The next step is to align filtered reads. We will use STAR for this, with the following options.

Note: The trimming tool will output a specific file format of the sample name, followed by _val_, then the read, then end in .fq. This must be taken into account for the next step.

Option	Description
`-genomeDir`	path to the genome directory, with the index files
`--readFilesIn`	the path to the reads files
`--sjdbGTFfile`	the path to the GTF file associated with the genome file
`-outFileNamePrefix`	output prefix, with directory in front
`--runThreadN`	number of threads to use, if possible
`--outSAMattributes`	alignment attributes to report
`--outSAMtype`	the format to output (SAM/BAM, etc) and whether to sort

How would we put this into a bash script?

Click here for an answer

In the example below we

set the interpreter
set variables
make the output directory location
perform the anlaysis in a loop, while grabbing the basename of each file using the basename command.
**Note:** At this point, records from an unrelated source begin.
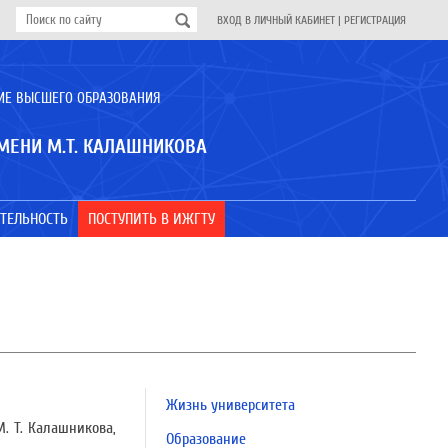
ВХОД В ЛИЧНЫЙ КАБИНЕТ
|
РЕГИСТРАЦИЯ
ИЕ ВЫСШЕГО ОБРАЗОВАНИЯ
МЕНИ М.Т. КАЛАШНИКОВА
ТЕЛЬНОСТЬ
ПОСТУПИТЬ В ИЖГТУ
Жизнь университета
. Т. Калашникова,
Образование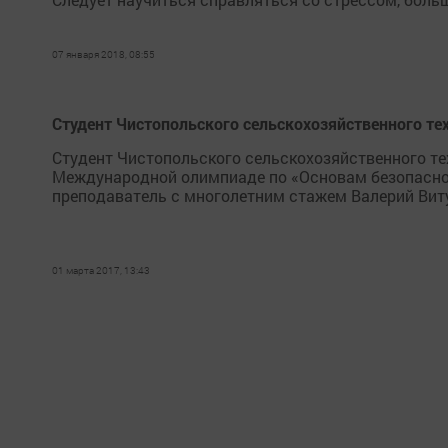
07 января 2018, 08:55
Студент Чистопольского сельскохозяйственного т
Студент Чистопольского сельскохозяйственного те
Международной олимпиаде по «Основам безопаснос
преподаватель с многолетним стажем Валерий Виту
01 марта 2017, 13:43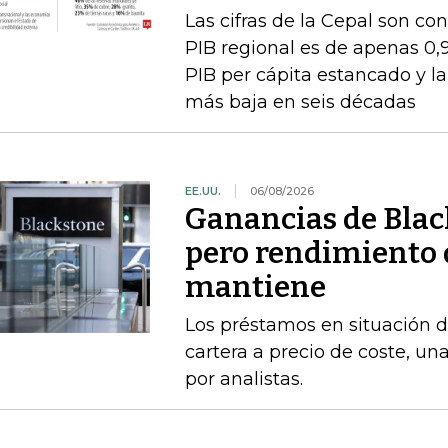
Las cifras de la Cepal son co
PIB regional es de apenas 0,
PIB per cápita estancado y l
más baja en seis décadas
EE.UU.
06/08/2026
Ganancias de Bla
pero rendimiento 
mantiene
Los préstamos en situación 
cartera a precio de coste, un
por analistas.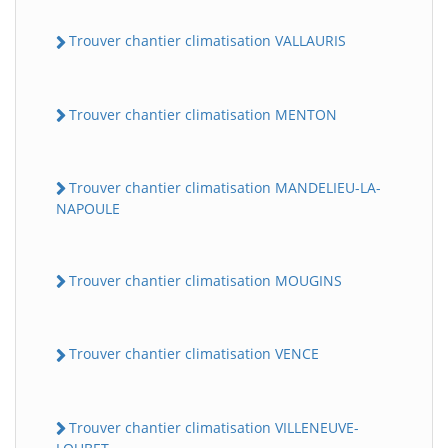
Trouver chantier climatisation VALLAURIS
Trouver chantier climatisation MENTON
Trouver chantier climatisation MANDELIEU-LA-
NAPOULE
Trouver chantier climatisation MOUGINS
Trouver chantier climatisation VENCE
Trouver chantier climatisation VILLENEUVE-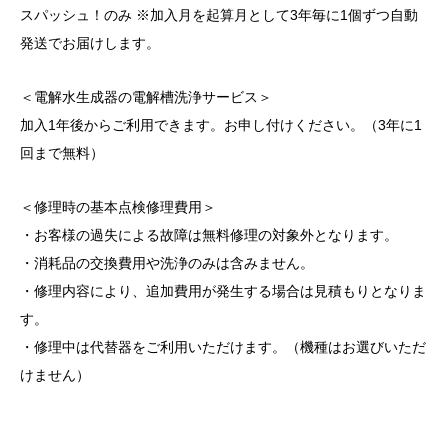
スパッシュ！のみ ※加入月を起算月として3年毎に1個ずつ自動
発送でお届けします。
＜電解水生成器の電解槽洗浄サービス＞
加入1年後からご利用できます。お申し付けください。（3年に1
回まで無料）
＜修理時の基本点検修理費用＞
・お客様の過失による故障は無料修理の対象外となります。
・消耗品の交換費用や洗浄のみは含みません。
・修理内容により、追加費用が発生する場合は見積もりとなりま
す。
・修理中は代替器をご利用いただけます。（機種はお選びいただ
けません）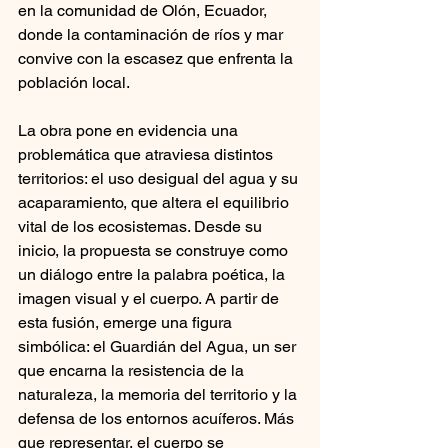
en la comunidad de Olón, Ecuador, 
donde la contaminación de ríos y mar 
convive con la escasez que enfrenta la 
población local.
La obra pone en evidencia una 
problemática que atraviesa distintos 
territorios: el uso desigual del agua y su 
acaparamiento, que altera el equilibrio 
vital de los ecosistemas. Desde su 
inicio, la propuesta se construye como 
un diálogo entre la palabra poética, la 
imagen visual y el cuerpo. A partir de 
esta fusión, emerge una figura 
simbólica: el Guardián del Agua, un ser 
que encarna la resistencia de la 
naturaleza, la memoria del territorio y la 
defensa de los entornos acuíferos. Más 
que representar, el cuerpo se 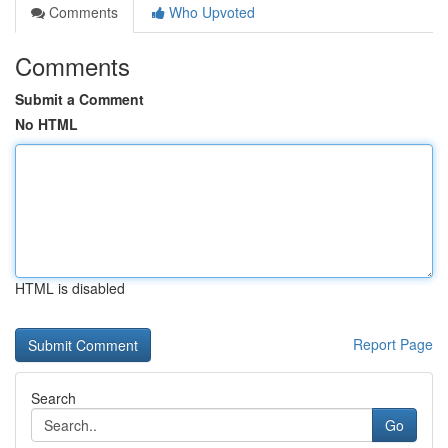
Comments
Who Upvoted
Comments
Submit a Comment
No HTML
HTML is disabled
Report Page
Search
Go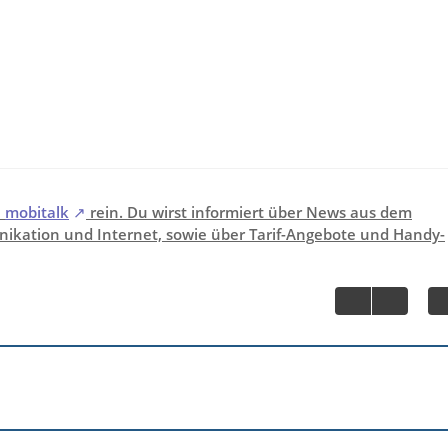
i
mobitalk
rein. Du wirst informiert über News aus dem
ikation und Internet, sowie über Tarif-Angebote und Handy-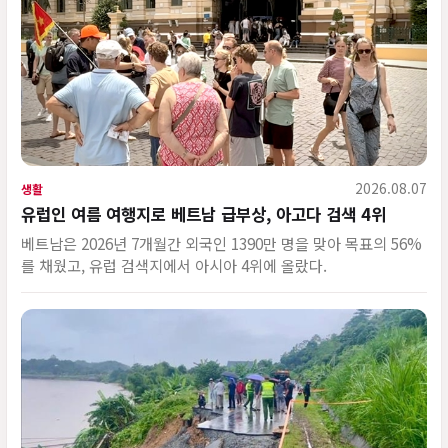
2026.08.07
생활
유럽인 여름 여행지로 베트남 급부상, 아고다 검색 4위
베트남은 2026년 7개월간 외국인 1390만 명을 맞아 목표의 56%
를 채웠고, 유럽 검색지에서 아시아 4위에 올랐다.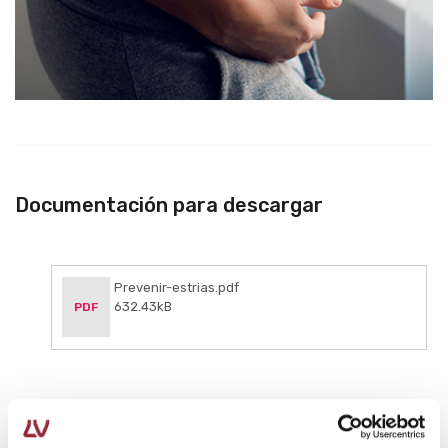
Documentación para descargar
Prevenir-estrias.pdf
632.43kB
PDF
Autor: Laboratorios Viñas, departamento de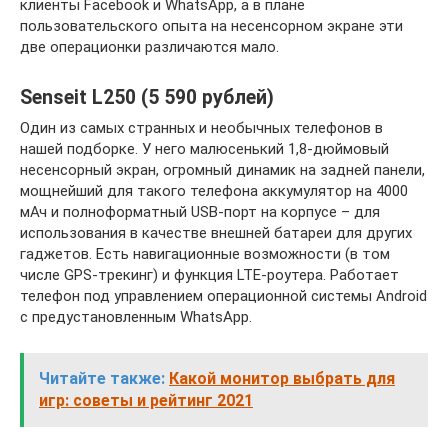
клиенты Facebook и WhatsApp, а в плане
пользовательского опыта на несенсорном экране эти
две операционки различаются мало.
Senseit L250 (5 590 рублей)
Один из самых странных и необычных телефонов в
нашей подборке. У него малюсенький 1,8-дюймовый
несенсорный экран, огромный динамик на задней панели,
мощнейший для такого телефона аккумулятор на 4000
мАч и полноформатный USB-порт на корпусе – для
использования в качестве внешней батареи для других
гаджетов. Есть навигационные возможности (в том
числе GPS-трекинг) и функция LTE-роутера. Работает
телефон под управлением операционной системы Android
с предустановленным WhatsApp.
Читайте также:
Какой монитор выбрать для
игр: советы и рейтинг 2021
If we named this star.sh we could run this by typing bash star.sh

#!/usr/bin/env bash

#set variables
FQ_DIR='/Users/csifuentes/Desktop/shell-lesson-data/simulated_reads/fastq/'
QC_DIR='/Users/csifuentes/Desktop/shell-lesson-data/rnaseq/QC/'
TRIM_DIR='/Users/csifuentes/Desktop/shell-lesson-data/rnaseq/TRIM/'
GENOME_FASTA='/Users/csifuentes/Desktop/shell-lesson-data/index/'
GENOME_GTF='/Users/csifuentes/Desktop/shell-lesson-data/index/Homo_sapiens.GRCh38.103.gtf'
ALN_DIR='/Users/csifuentes/Desktop/shell-lesson-data/rnaseq/ALIGN/'

#make output directory
mkdir -p ${ALN_DIR}

#star alignment on each file
for i in ${TRIM_DIR}*_val_1.fq;
do BASE=$(basename ${i} '_val_1.fq');
    echo ${BASE};
    STAR \
    --genomeDir ${GENOME_FASTA} \
    --readFilesIn ${TRIM_DIR}${BASE}_val_1.fq ${TRIM_DIR}${BASE}_val_2.fq \
    --sjdbGTFfile ${GENOME_GTF} \
    --outFileNamePrefix ${ALN_DIR}${BASE} \
    --runThreadN 4 \
    --outSAMattributes Standard \
    --outSAMtype BAM SortedByCoordinate \
    --outFilterMismatchNmax 999 \
    --alignSJoverhangMin 8 \
    --alignSJDBoverhangMin 1 \
    --outFilterMismatchNoverReadLmax 0.04 \
    --alignIntronMin 20 \
    --alignIntronMax 1000000 \
    --alignMatesGapMax 1000000 \
    --sjdbScore 1;
done

Quantifying Expression

In the next step, we use featureCounts from Subread to quantify the expression of genes.

Option	Description
`-O`	assign reads to their overlapping features
`-p`	count as fragments, with paired end reads
`-B`	count only reads where both pairs align
`-C`	do not count if reads map to different chromosomes or different strands
`-T`	threads to use
`-s`	strand-specific read counting
`-a`	annotation file (GTF, etc.)
`-o`	output file name
`[file]`	the format to output (SAM/BAM, etc) and whether to sort

How would we put this into a bash script?

Click here for an answer

In the example below we

set the interpreter
set variables
make the output directory location
perform the anlaysis in a loop
clean the files, remove # and cutting specific columns

If we named this count.sh we could run this by typing bash count.sh

#!/usr/bin/env bash

#set variables
GENOME_GTF='/Users/csifuentes/Desktop/shell-lesson-data/index/Homo_sapiens.GRCh38.103.gtf'
ALN_DIR='/Users/csifuentes/Desktop/shell-lesson-data/rnaseq/ALIGN/'
STRAND='0'
COUNTS_DIR='/Users/csifuentes/Desktop/shell-lesson-data/rnaseq/COUNTS/'
ANNOT_TMP='/Users/csifuentes/Desktop/shell-lesson-data/rnaseq/COUNTS/counts.tmp'
ANNOT_OUT='/Users/csifuentes/Desktop/shell-lesson-data/rnaseq/COUNTS/counts.txt'

#make output directory
mkdir -p ${COUNTS_DIR}

#featureCounts on all files together
featureCounts \
    -O \
    -p \
    -B \
    -C \
    -T 4 \
    -s ${STRAND} \
    -a ${GENOME_GTF} \
    -o ${ANNOT_TMP} \
    ${ALN_DIR}*Aligned.sortedByCoord.out.bam

#clean file
sed '/^#/d' ${ANNOT_TMP} | cut -f 1,7- > ${ANNOT_OUT}

These scripts used here, can be improved upon, by combining them, generalizing more, adding in extra sanity checks, and taking input from the commandline, etc.

I encourage you to explore more, build and use these skills.